The pace of adoption has challenged common assumptions about how governments buy technology. Decision-making that typically takes months or years in government procurement has compressed dramatically when national security and sovereignty are at stake.
"The common assumption is that governments are slow and bureaucratic. What we've seen is the opposite. When the issue touches national security, resilience, or sovereignty, decisions happen fast. Some of the gaps we discovered surprised us. The speed with which leaders moved to close them surprised us even more," said Shalev Hulio.
Shalev Hulio, Co-Founder and CEO of Dream
What Does This Mean for the Global AI Landscape?
Dream's expansion signals a broader geopolitical realignment in artificial intelligence. For years, the AI competition focused primarily on chips and computing power. Export controls targeted semiconductor manufacturing and cloud infrastructure. The Anthropic shutdown and Dream's rapid growth suggest the next frontier of AI governance will operate at the model-access and platform level.
Sebastian Kurz, President and Co-Founder of Dream and former Chancellor of Austria, emphasized the stakes: "The defining question for governments is no longer whether they will use AI, but whether they will own it. Nations that want to control their future need the ability to operate advanced AI under their own authority, on infrastructure they govern, and in alignment with their own interests".
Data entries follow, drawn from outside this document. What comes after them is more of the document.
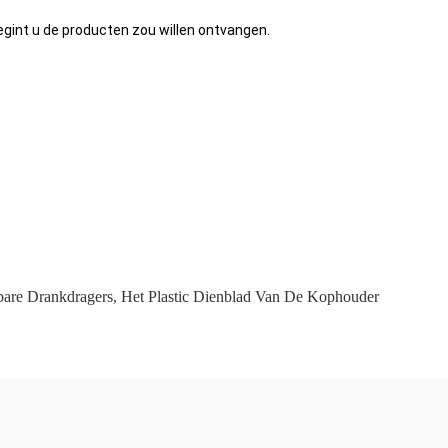
egint u de producten zou willen ontvangen.
bare Drankdragers
,
Het Plastic Dienblad Van De Kophouder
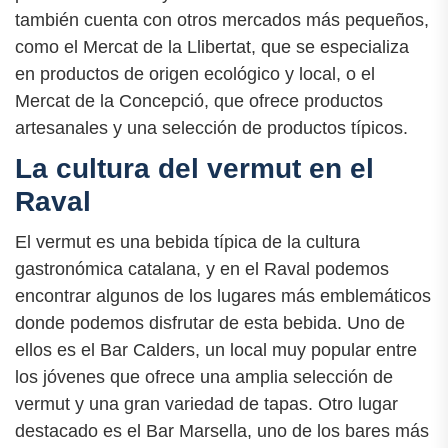
también cuenta con otros mercados más pequeños,
como el Mercat de la Llibertat, que se especializa
en productos de origen ecológico y local, o el
Mercat de la Concepció, que ofrece productos
artesanales y una selección de productos típicos.
La cultura del vermut en el
Raval
El vermut es una bebida típica de la cultura
gastronómica catalana, y en el Raval podemos
encontrar algunos de los lugares más emblemáticos
donde podemos disfrutar de esta bebida. Uno de
ellos es el Bar Calders, un local muy popular entre
los jóvenes que ofrece una amplia selección de
vermut y una gran variedad de tapas. Otro lugar
destacado es el Bar Marsella, uno de los bares más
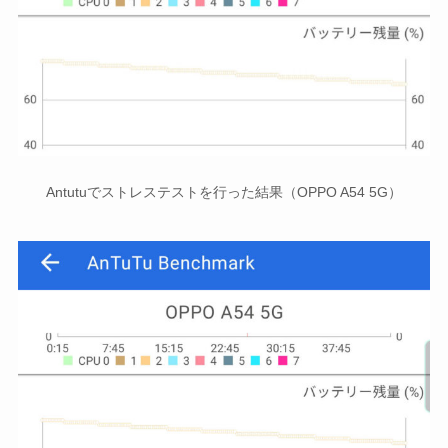
Antutuでストレステストを行った結果（OPPO A54 5G）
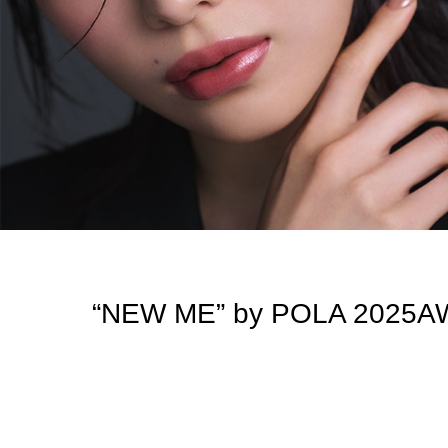
“NEW ME” by POLA 2025A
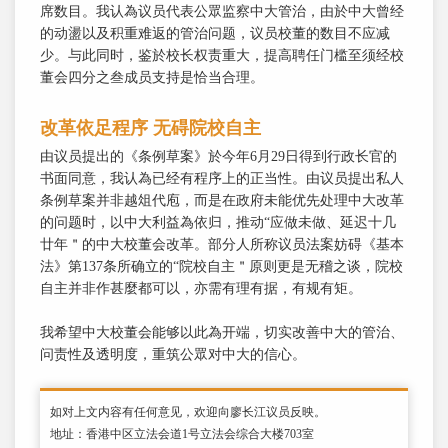
席数目。我认為议员代表公眾监察中大管治，由於中大曾经
的动盪以及积重难返的管治问题，议员校董的数目不应减
少。与此同时，鉴於校长权责重大，提高聘任门槛至须经校
董会四分之叁成员支持是恰当合理。
改革依足程序 无碍院校自主
由议员提出的《条例草案》於今年6月29日得到行政长官的
书面同意，我认為已经有程序上的正当性。由议员提出私人
条例草案并非越俎代庖，而是在政府未能优先处理中大改革
的问题时，以中大利益為依归，推动“应做未做、延迟十几
廿年＂的中大校董会改革。部分人所称议员法案妨碍《基本
法》第137条所确立的“院校自主＂原则更是无稽之谈，院校
自主并非作甚麼都可以，亦需有理有据，有规有矩。
我希望中大校董会能够以此為开端，切实改善中大的管治、
问责性及透明度，重筑公眾对中大的信心。
如对上文内容有任何意见，欢迎向廖长江议员反映。
地址：香港中区立法会道1号立法会综合大楼703室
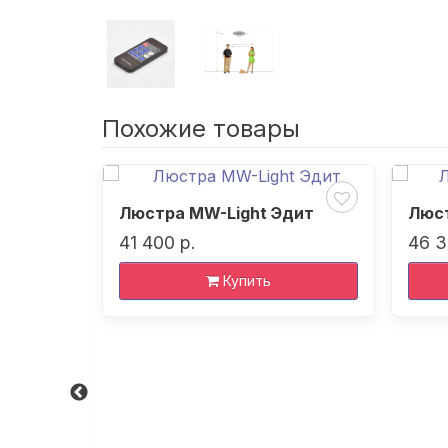
Похожие товары
Люстра MW-Light Эдит
Люст
41 400 р.
46 3
Купить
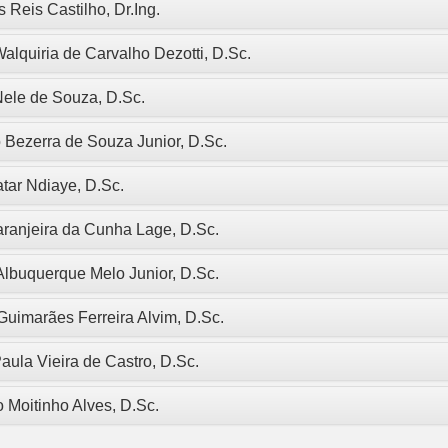
 Reis Castilho, Dr.Ing.
alquiria de Carvalho Dezotti, D.Sc.
Nele de Souza, D.Sc.
 Bezerra de Souza Junior, D.Sc.
tar Ndiaye, D.Sc.
aranjeira da Cunha Lage, D.Sc.
Albuquerque Melo Junior, D.Sc.
uimarães Ferreira Alvim, D.Sc.
aula Vieira de Castro, D.Sc.
io Moitinho Alves, D.Sc.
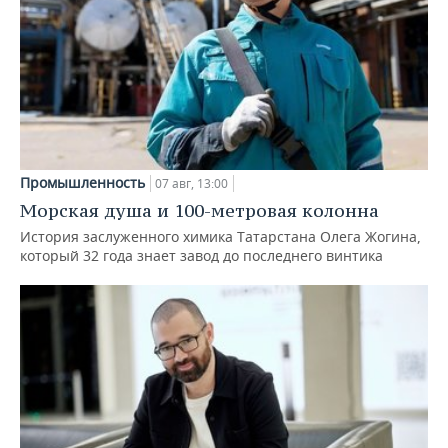
Промышленность
07 авг, 13:00
Морская душа и 100-метровая колонна
История заслуженного химика Татарстана Олега Жогина,
который 32 года знает завод до последнего винтика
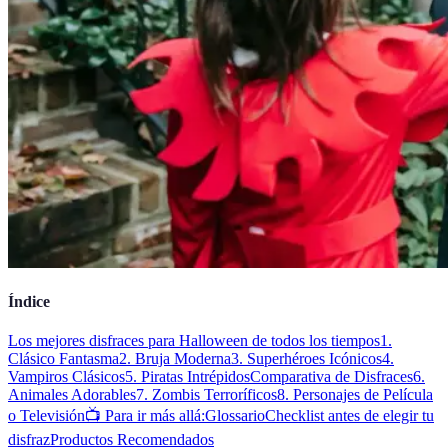
Índice
Los mejores disfraces para Halloween de todos los tiempos
1.
Clásico Fantasma
2. Bruja Moderna
3. Superhéroes Icónicos
4.
Vampiros Clásicos
5. Piratas Intrépidos
Comparativa de Disfraces
6.
Animales Adorables
7. Zombis Terroríficos
8. Personajes de Película
o Televisión
📺 Para ir más allá:
Glossario
Checklist antes de elegir tu
disfraz
Productos Recomendados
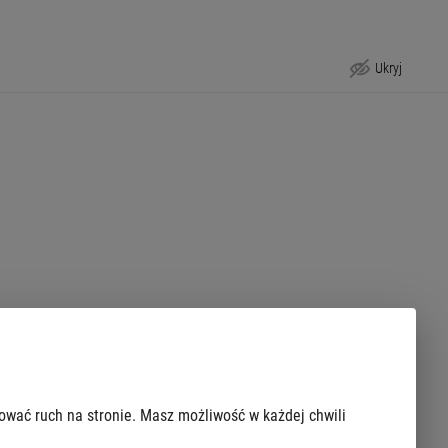
Ukryj
Podziel się swoją opinią o Veturilo
ąca się na tylnym kole otworzy się automatycznie. Użytkownik może
zować ruch na stronie. Masz możliwość w każdej chwili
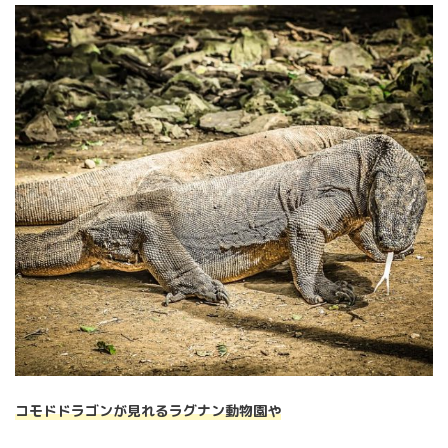
コモドドラゴンが見れるラグナン動物園や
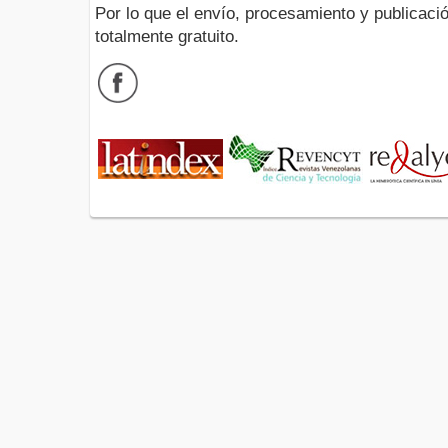
Por lo que el envío, procesamiento y publicació
totalmente gratuito.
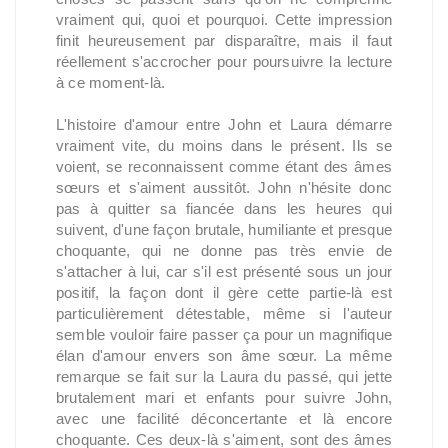
vraiment qui, quoi et pourquoi. Cette impression
finit heureusement par disparaître, mais il faut
réellement s'accrocher pour poursuivre la lecture
à ce moment-là.
L'histoire d'amour entre John et Laura démarre
vraiment vite, du moins dans le présent. Ils se
voient, se reconnaissent comme étant des âmes
sœurs et s'aiment aussitôt. John n'hésite donc
pas à quitter sa fiancée dans les heures qui
suivent, d'une façon brutale, humiliante et presque
choquante, qui ne donne pas très envie de
s'attacher à lui, car s'il est présenté sous un jour
positif, la façon dont il gère cette partie-là est
particulièrement détestable, même si l'auteur
semble vouloir faire passer ça pour un magnifique
élan d'amour envers son âme sœur. La même
remarque se fait sur la Laura du passé, qui jette
brutalement mari et enfants pour suivre John,
avec une facilité déconcertante et là encore
choquante. Ces deux-là s'aiment, sont des âmes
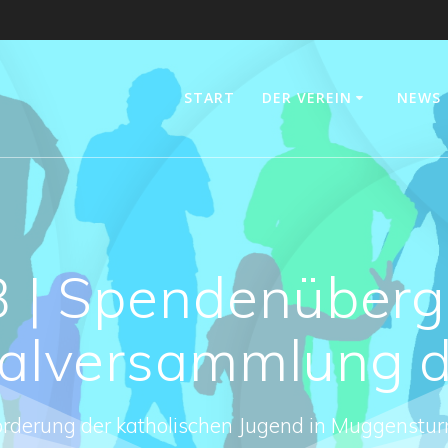
START
DER VEREIN
NEWS
 | Spendenüberg
alversammlung d
örderung der katholischen Jugend in Muggenstur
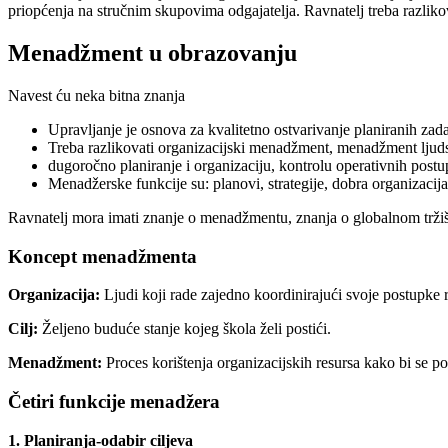
priopćenja na stručnim skupovima odgajatelja. Ravnatelj treba razliko
Menadžment u obrazovanju
Navest ću neka bitna znanja
Upravljanje je osnova za kvalitetno ostvarivanje planiranih zad
Treba razlikovati organizacijski menadžment, menadžment ljudsk
dugoročno planiranje i organizaciju, kontrolu operativnih postu
Menadžerske funkcije su: planovi, strategije, dobra organizacija
Ravnatelj mora imati znanje o menadžmentu, znanja o globalnom tržišt
Koncept menadžmenta
Organizacija:
Ljudi koji rade zajedno koordinirajući svoje postupke r
Cilj:
Željeno buduće stanje kojeg škola želi postići.
Menadžment:
Proces korištenja organizacijskih resursa kako bi se post
Četiri funkcije menadžera
1. Planiranja-odabir ciljeva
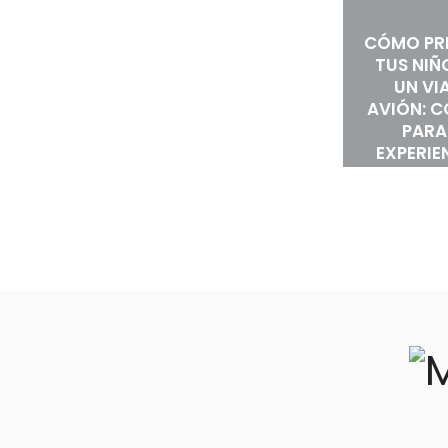
CÓMO PR
TUS NIÑ
UN VI
AVIÓN: 
PARA
EXPERIE
EST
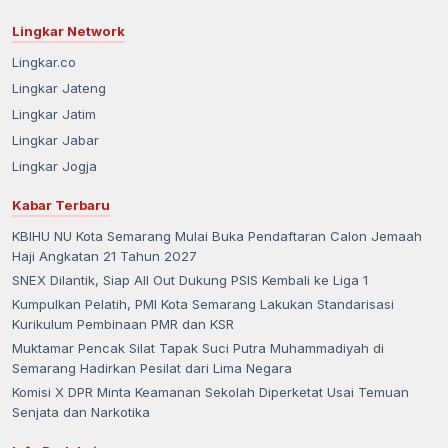
Lingkar Network
Lingkar.co
Lingkar Jateng
Lingkar Jatim
Lingkar Jabar
Lingkar Jogja
Kabar Terbaru
KBIHU NU Kota Semarang Mulai Buka Pendaftaran Calon Jemaah
Haji Angkatan 21 Tahun 2027
SNEX Dilantik, Siap All Out Dukung PSIS Kembali ke Liga 1
Kumpulkan Pelatih, PMI Kota Semarang Lakukan Standarisasi
Kurikulum Pembinaan PMR dan KSR
Muktamar Pencak Silat Tapak Suci Putra Muhammadiyah di
Semarang Hadirkan Pesilat dari Lima Negara
Komisi X DPR Minta Keamanan Sekolah Diperketat Usai Temuan
Senjata dan Narkotika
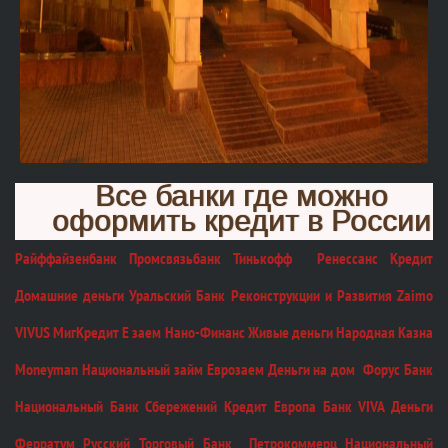
Все банки где можно
оформить кредит в России
Райффайзенбанк Промсвязьбанк Тинькофф Ренессанс Кредит
Домашние деньги Уральский Банк Реконструкции и Развития Zaimo
VIVUS МигКредит Е заем Нано-Финанс Живые деньги Народная Казна
Moneyman Национальный займ Еврозаем Деньги на дом Форус Банк
Национальный Банк Сбережений Кредит Европа Банк VIVA Деньги
Ферратум Русский Торговый Банк Петрокоммерц Национальный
Sebastian Kurz, President and Co-Founder of Dream and former Chancellor of Austria
The new capital will accelerate Dream's expansion beyond Europe, the Middle East, and Asia into the Americas, and fund strategic acquisitions that accelerate the broader sovereign AI stack. Dream has raised $412 million total to build the sovereign AI infrastructure governments fully own, control, and operate.
For nations watching geopolitical tensions rise and AI capabilities become more strategically important, Dream's growth reflects a hard truth: dependence on foreign AI systems is increasingly seen as a national security vulnerability, not a business convenience. The race to build sovereign AI infrastructure has begun, and governments are moving with unprecedented speed to close the gap.